A new class of doubly nonlinear evolution equations (Q1880539)

The authors consider an evolution equation of the form: \[ u'(t)+K(t,\theta(t))+G(t,u(t))=f(t) \text{ in }V^{*} \text{ for a.e. }t\in[0,T] u(0)=u_0, \] where for each \(t\in[0,T],\) \(K(t,.)\) is a weakly continuous operator from a reflexive Banach space \(V\) into its dual space \(V^{*},\) \(G(t,.)\) is a weakly continuous operator from a Hilbert space \(H\) into \(V^{*}\), where \(V\) is densely and compactly imbedded in \(H\), \(f\) is a given source function and \(u_0\) is an initial data.

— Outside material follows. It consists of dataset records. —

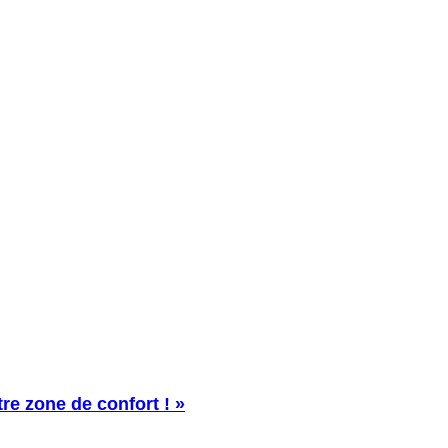
re zone de confort ! »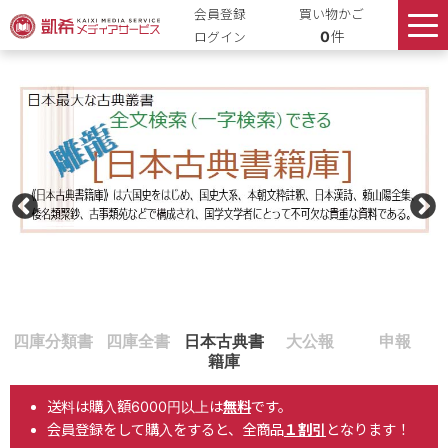
会員登録
買い物かご
0
件
ログイン
送料は購入額6000円以上は
無料
です。
会員登録をして購入をすると、全商品
１割引
となります！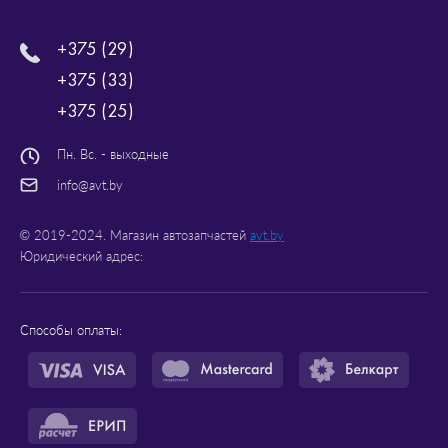
+375 (29)
+375 (33)
+375 (25)
Пн. Вс. - выходные
info@avt.by
© 2019-2024. Магазин автозапчастей
avt.by
Юридический адрес:
Способы оплаты: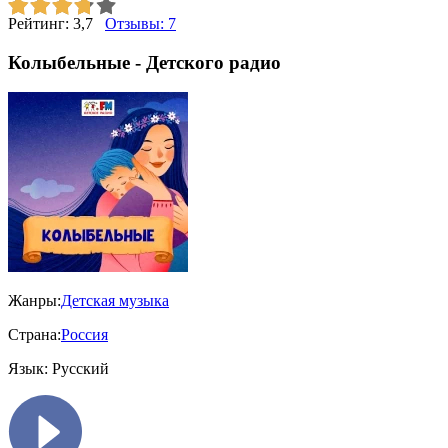
Рейтинг:
3,7
Отзывы:
7
Колыбельные - Детского радио
Жанры:
Детская музыка
Страна:
Россия
Язык:
Русский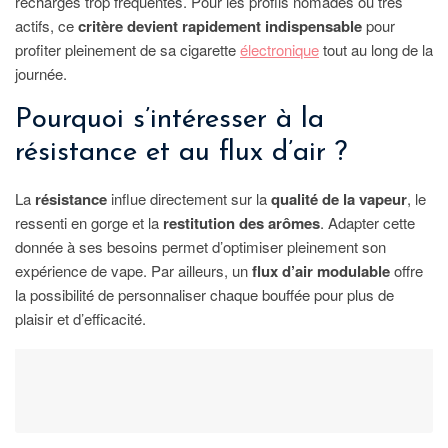
recharges trop fréquentes. Pour les profils nomades ou très
actifs, ce
critère devient rapidement indispensable
pour
profiter pleinement de sa cigarette
électronique
tout au long de la
journée.
Pourquoi s’intéresser à la
résistance et au flux d’air ?
La
résistance
influe directement sur la
qualité de la vapeur
, le
ressenti en gorge et la
restitution des arômes
. Adapter cette
donnée à ses besoins permet d’optimiser pleinement son
expérience de vape. Par ailleurs, un
flux d’air modulable
offre
la possibilité de personnaliser chaque bouffée pour plus de
plaisir et d’efficacité.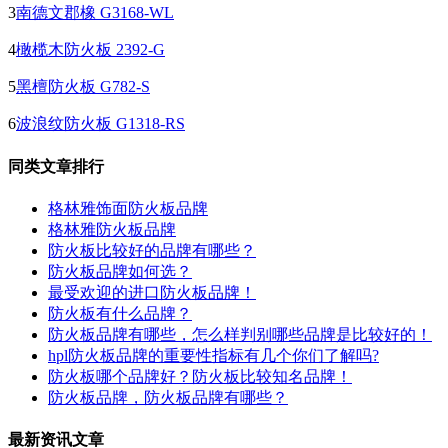
3
南德文郡橡 G3168-WL
4
橄榄木防火板 2392-G
5
黑檀防火板 G782-S
6
波浪纹防火板 G1318-RS
同类文章排行
格林雅饰面防火板品牌
格林雅防火板品牌
防火板比较好的品牌有哪些？
防火板品牌如何选？
最受欢迎的进口防火板品牌！
防火板有什么品牌？
防火板品牌有哪些，怎么样判别哪些品牌是比较好的！
hpl防火板品牌的重要性指标有几个你们了解吗?
防火板哪个品牌好？防火板比较知名品牌！
防火板品牌，防火板品牌有哪些？
最新资讯文章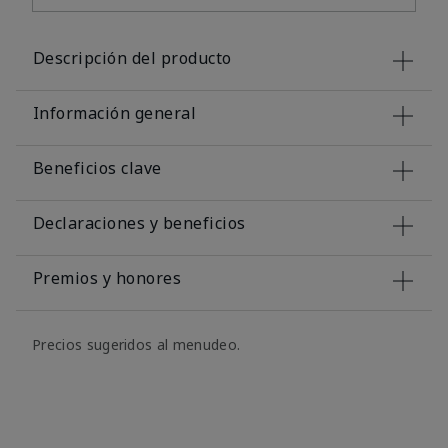
Descripción del producto
Información general
Beneficios clave
Declaraciones y beneficios
Premios y honores
Precios sugeridos al menudeo.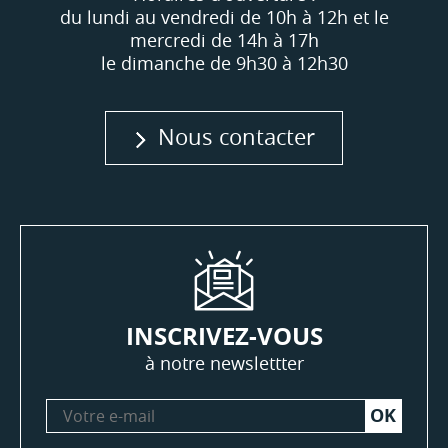
du lundi au vendredi de 10h à 12h et le
mercredi de 14h à 17h
le dimanche de 9h30 à 12h30
Nous contacter
INSCRIVEZ-VOUS
à notre newslettter
Votre
e-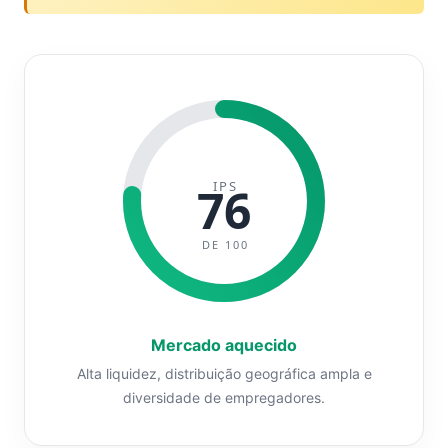
IPS
76
DE 100
Mercado aquecido
Alta liquidez, distribuição geográfica ampla e
diversidade de empregadores.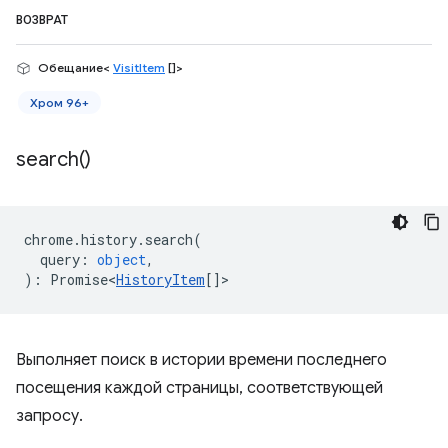
ВОЗВРАТ
Обещание<
VisitItem
[]>
Хром 96+
search(
)
chrome
.
history
.
search
(
query
:
object
,
)
:
Promise<
HistoryItem
[]
>
Выполняет поиск в истории времени последнего
посещения каждой страницы, соответствующей
запросу.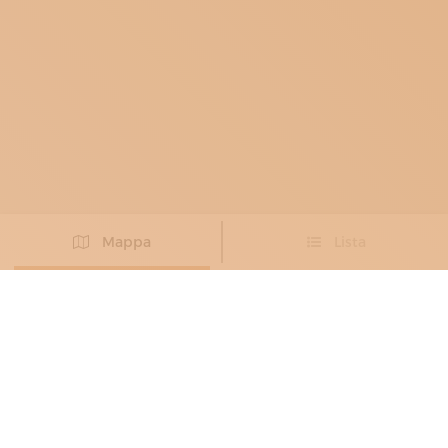
Mappa
Lista
Non hai trovato l’artigiano che cercavi?
PROPONI IL TUO ARTIGIANO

It is assumed that \(\theta(t)=\partial\psi^{t}(u(t))\) in \(V\) for a.e. \(t\in[0,T]\), where \(\{\psi^{t}\}\) is a family of proper lower semicontinuous and convex functions on the space \(V^{*}\) and \(\partial\psi^{t}\) is the subdifferential of \(\psi^{t}\) from \(V^{*}\) into \(V\). By using a time discretization scheme, the authors give an existence result for the above problem which complements previous results on other types of doubly nonlinear evolution equations by other authors such as \textit{P. Colli} and \textit{A. Visintin} [Commun. Partial Differ. Equations 15, No. 5, 737--756 (1990; Zbl 0707.34053)], \textit{N. Kenmochi} and \textit{I. Pawlow} [Nonlinear Anal. 10, 1181--1202 (1986; Zbl 0635.35043)] and \textit{E. Maitre} and \textit{P. Witomski} [Nonlinear Anal. 50, No. 2(A), 223--250 (2002; Zbl 1001.35091)].